Fabricating With Metal is A part of building your own 4x4 that many people consider way over their heads, but it doesn't need to be. some folks would rather drop their truck off at a shop and pick it up when it's done, and that's great because it helps keep the off-road industry moving. But there are also many of you who have more time than money and also the drive to do it yourself. Building 4x4s is as much fun as wheeling them so having shop space to work in and build stuff is as important to me as having trails to go play on.
From my time in the shop i've learned a few tricks that make cutting, forming, welding, and drilling that much easier. These types of tricks can make your project much nicer in the end, as well as save you time, money, and trips to the hospital.

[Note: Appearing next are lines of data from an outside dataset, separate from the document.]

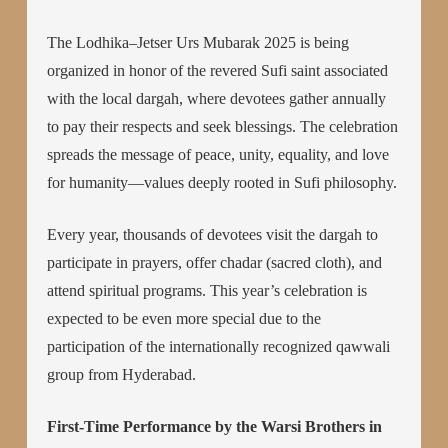
The Lodhika–Jetser Urs Mubarak 2025 is being
organized in honor of the revered Sufi saint associated
with the local dargah, where devotees gather annually
to pay their respects and seek blessings. The celebration
spreads the message of peace, unity, equality, and love
for humanity—values deeply rooted in Sufi philosophy.
Every year, thousands of devotees visit the dargah to
participate in prayers, offer chadar (sacred cloth), and
attend spiritual programs. This year’s celebration is
expected to be even more special due to the
participation of the internationally recognized qawwali
group from Hyderabad.
First-Time Performance by the Warsi Brothers in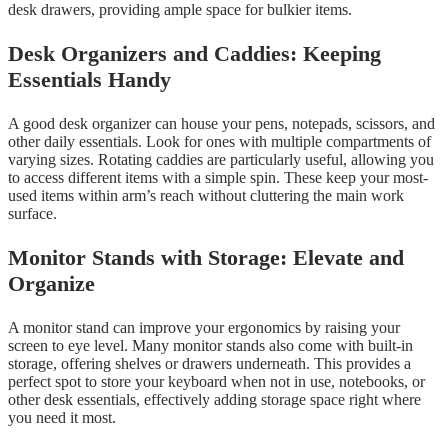
desk drawers, providing ample space for bulkier items.
Desk Organizers and Caddies: Keeping
Essentials Handy
A good desk organizer can house your pens, notepads, scissors, and
other daily essentials. Look for ones with multiple compartments of
varying sizes. Rotating caddies are particularly useful, allowing you
to access different items with a simple spin. These keep your most-
used items within arm’s reach without cluttering the main work
surface.
Monitor Stands with Storage: Elevate and
Organize
A monitor stand can improve your ergonomics by raising your
screen to eye level. Many monitor stands also come with built-in
storage, offering shelves or drawers underneath. This provides a
perfect spot to store your keyboard when not in use, notebooks, or
other desk essentials, effectively adding storage space right where
you need it most.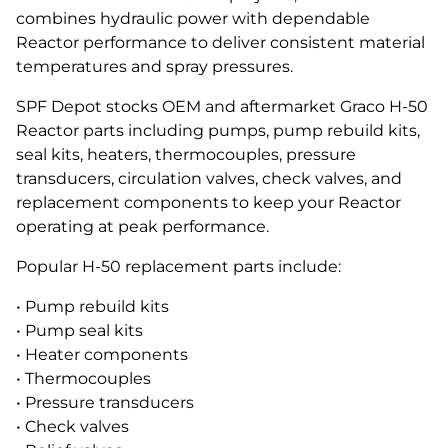
combines hydraulic power with dependable
Reactor performance to deliver consistent material
temperatures and spray pressures.
SPF Depot stocks OEM and aftermarket Graco H-50
Reactor parts including pumps, pump rebuild kits,
seal kits, heaters, thermocouples, pressure
transducers, circulation valves, check valves, and
replacement components to keep your Reactor
operating at peak performance.
Popular H-50 replacement parts include:
• Pump rebuild kits
• Pump seal kits
• Heater components
• Thermocouples
• Pressure transducers
• Check valves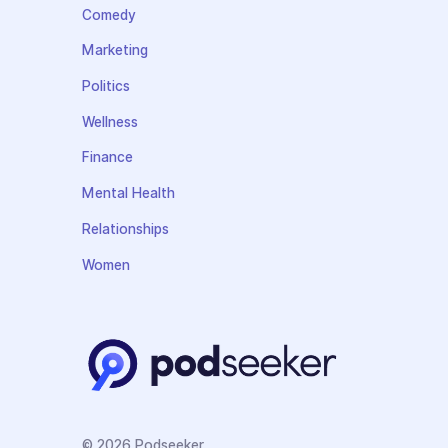
Comedy
Marketing
Politics
Wellness
Finance
Mental Health
Relationships
Women
© 2026 Podseeker.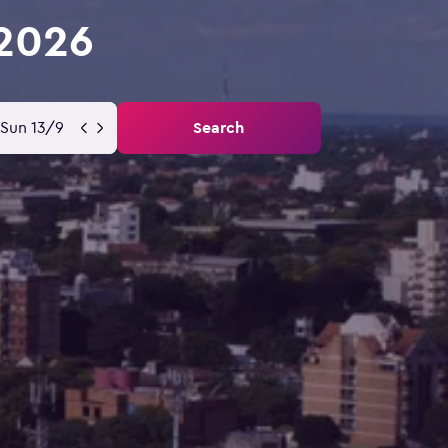
 2026
Sun 13/9
Search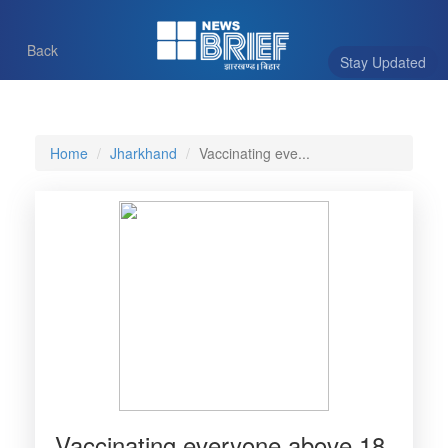
Back
Stay Updated
Home
Jharkhand
Vaccinating eve...
Vaccinating everyone above 18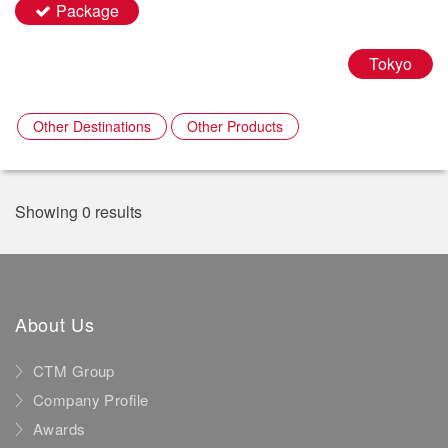
Package
Tokyo
Other Destinations
Other Products
Showing 0 results
About Us
CTM Group
Company Profile
Awards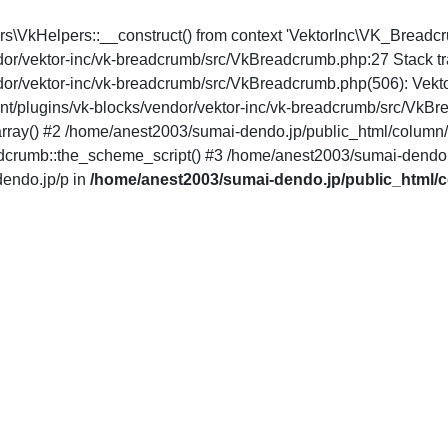
pers\VkHelpers::__construct() from context 'VektorInc\VK_Brea
dor/vektor-inc/vk-breadcrumb/src/VkBreadcrumb.php:27 Stack t
ndor/vektor-inc/vk-breadcrumb/src/VkBreadcrumb.php(506): Ve
t/plugins/vk-blocks/vendor/vektor-inc/vk-breadcrumb/src/VkBr
() #2 /home/anest2003/sumai-dendo.jp/public_html/column/wp-
crumb::the_scheme_script() #3 /home/anest2003/sumai-dendo.j
endo.jp/p in
/home/anest2003/sumai-dendo.jp/public_html/c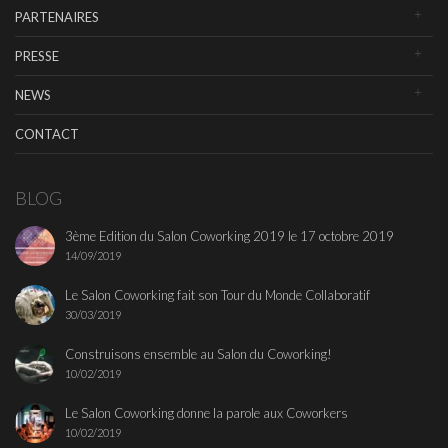
PARTENAIRES
PRESSE
NEWS
CONTACT
BLOG
3ème Edition du Salon Coworking 2019 le 17 octobre 2019
14/09/2019
Le Salon Coworking fait son Tour du Monde Collaboratif
30/03/2019
Construisons ensemble au Salon du Coworking!
10/02/2019
Le Salon Coworking donne la parole aux Coworkers
10/02/2019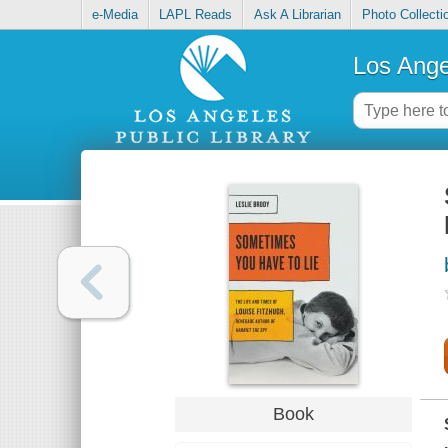
e-Media
LAPL Reads
Ask A Librarian
Photo Collecti
Los Ange
Book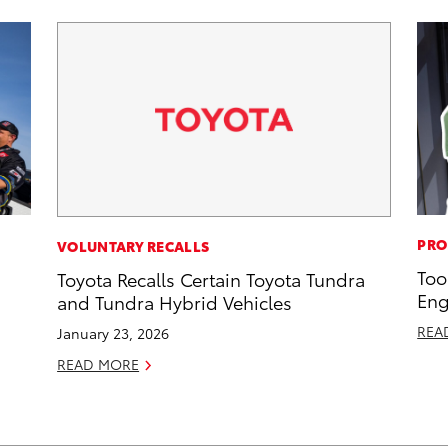
PRO
VOLUNTARY RECALLS
Too
Toyota Recalls Certain Toyota Tundra
Eng
and Tundra Hybrid Vehicles
REA
January 23, 2026
READ MORE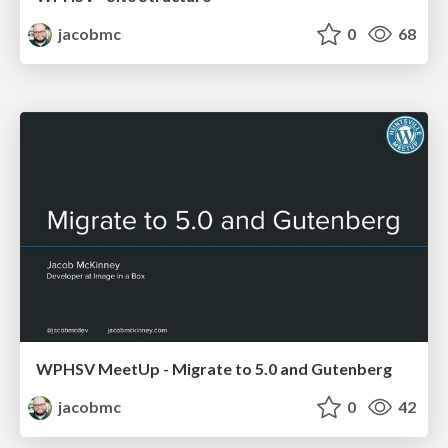
jacobmc
0
68
WPHSV MeetUp - Migrate to 5.0 and Gutenberg
jacobmc
0
42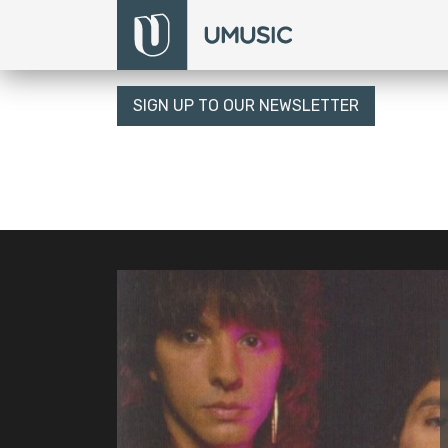
SIGN UP TO OUR NEWSLETTER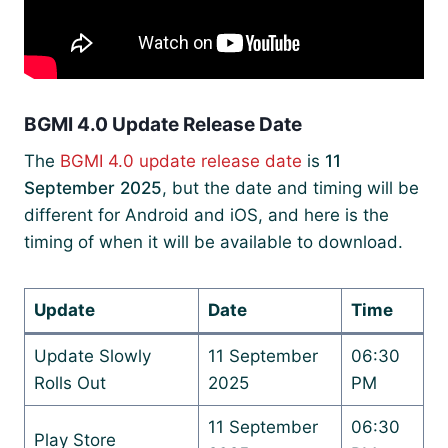
BGMI 4.0 Update Release Date
The
BGMI 4.0 update release date
is
11
September 2025
, but the date and timing will be
different for Android and iOS, and here is the
timing of when it will be available to download.
Update
Date
Time
Update Slowly
11 September
06:30
Rolls Out
2025
PM
11 September
06:30
Play Store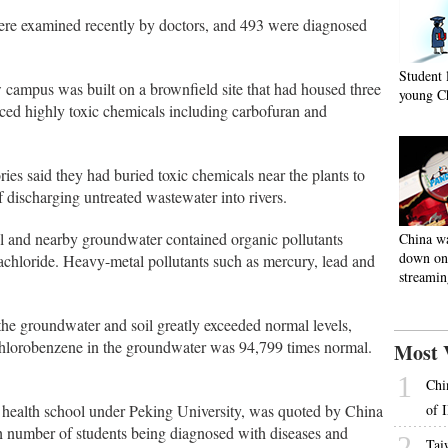
ere examined recently by doctors, and 493 were diagnosed
Student 
campus was built on a brownfield site that had housed three
young C
uced highly toxic chemicals including carbofuran and
ies said they had buried toxic chemicals near the plants to
discharging untreated wastewater into rivers.
l and nearby groundwater contained organic pollutants
China w
down on 
achloride. Heavy-metal pollutants such as mercury, lead and
streamin
he groundwater and soil greatly exceeded normal levels,
chlorobenzene in the groundwater was 94,799 times normal.
Most 
1
Chi
c health school under Peking University, was quoted by China
of 
gh number of students being diagnosed with diseases and
2
Tai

Building multiple identical pieces such as tabs or panels can be tricky. One good method is to tack-weld the pieces together at the edge so they are all aligned, then clamp them down and grind the edges or drill the holes in the same place on each. if you're computer savvy, another option is to do a simple two- dimensional drawing and have the pieces laser-cut at a local shop. Many shops are willing to do small quantities and the parts will all be identical and look professional, not to mention that you can sell the extras.
First Paper Then Metal
The true fabrication prodigies can just grab some steel and start building, but for mere mortals like the rest of us, it's a good idea to lay out your plans on paper first, or on your computer with some design program, especially with the cost of steel these days. Once you have a design in mind, mock it up with cardboard, poster tubes, or even wood. if you take your time, those cardboard mock-ups can become templates for the final metal pieces.
Remove The Razors
One of the first things learned when working in a shop is that every time you cut metal you should grind the edges free of sharp burs. Notice how the box tube on the right still has sharp burs that the one on the left had removed. Use a belt-, disc-, or handgrinder to clean the outer edges and use a small deburring tool to remove burs from inner edges. This will keep fingers intact, even when you forget to wear your gloves.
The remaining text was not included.